My proposals contain the concept of seat turnover. Transit is only economically efficient when a seat is turned over several times between the two ends (terminals) of a route. This is like table turnover in a restaurant or merchandise in a store. Can you envision someone from Buckhorn getting off in Pine Grove to visit Pine Cone Drug or Dollar General and their empty seat being taken by someone traveling to the Rancheria (on a new routing)? Then that vacated seat is filled by someone leaving the Rancheria for Jackson? This is three times the revenue for the same expenditure of time and money as in the present service. Another concept is two directional travel. The plans gave little data in this area, but I assume that there are many near empty backhaul (deadhead) type runs in our system. Therefore, I will explore other ridership markets. It seems apparent that neither of these two concepts are included in the plan’s elasticity of demand calculations.

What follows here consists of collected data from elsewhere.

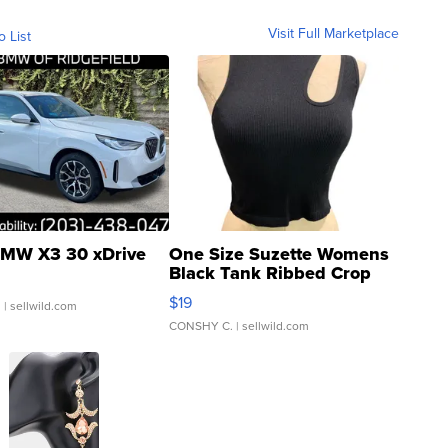
Visit Full Marketplace
o List
MW X3 30 xDrive
One Size Suzette Womens
Black Tank Ribbed Crop
Asymmetrical ...
$19
.
| sellwild.com
CONSHY C.
| sellwild.com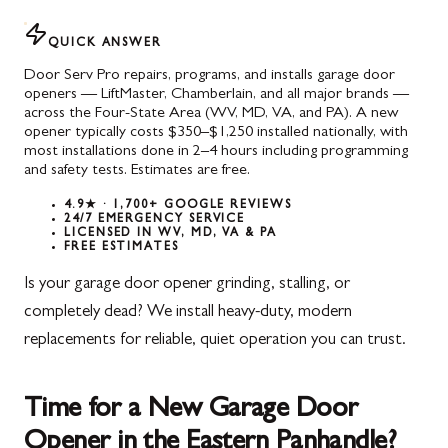
QUICK ANSWER
Door Serv Pro repairs, programs, and installs garage door
openers — LiftMaster, Chamberlain, and all major brands —
across the Four-State Area (WV, MD, VA, and PA). A new
opener typically costs $350–$1,250 installed nationally, with
most installations done in 2–4 hours including programming
and safety tests. Estimates are free.
4.9★ · 1,700+ GOOGLE REVIEWS
24/7 EMERGENCY SERVICE
LICENSED IN WV, MD, VA & PA
FREE ESTIMATES
Is your garage door opener grinding, stalling, or
completely dead? We install heavy-duty, modern
replacements for reliable, quiet operation you can trust.
Time for a New Garage Door
Opener in the Eastern Panhandle?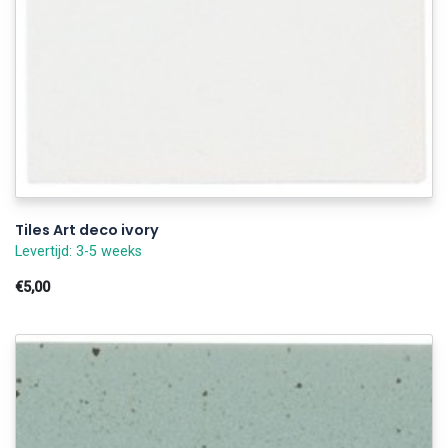
Tiles Art deco ivory
Levertijd: 3-5 weeks
€5,00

I believe both professionally and personally that the present leadership of Amador Transit is doing a truly outstanding job considering their funding and other constraints. My ideas are outside the realm of what they can do.

All quotations and other references from the texts will be cited by page number with the Human Services plan referred to as HS and the Transit Plan referred to as TP. Both of these plans are available to any interested member of the public.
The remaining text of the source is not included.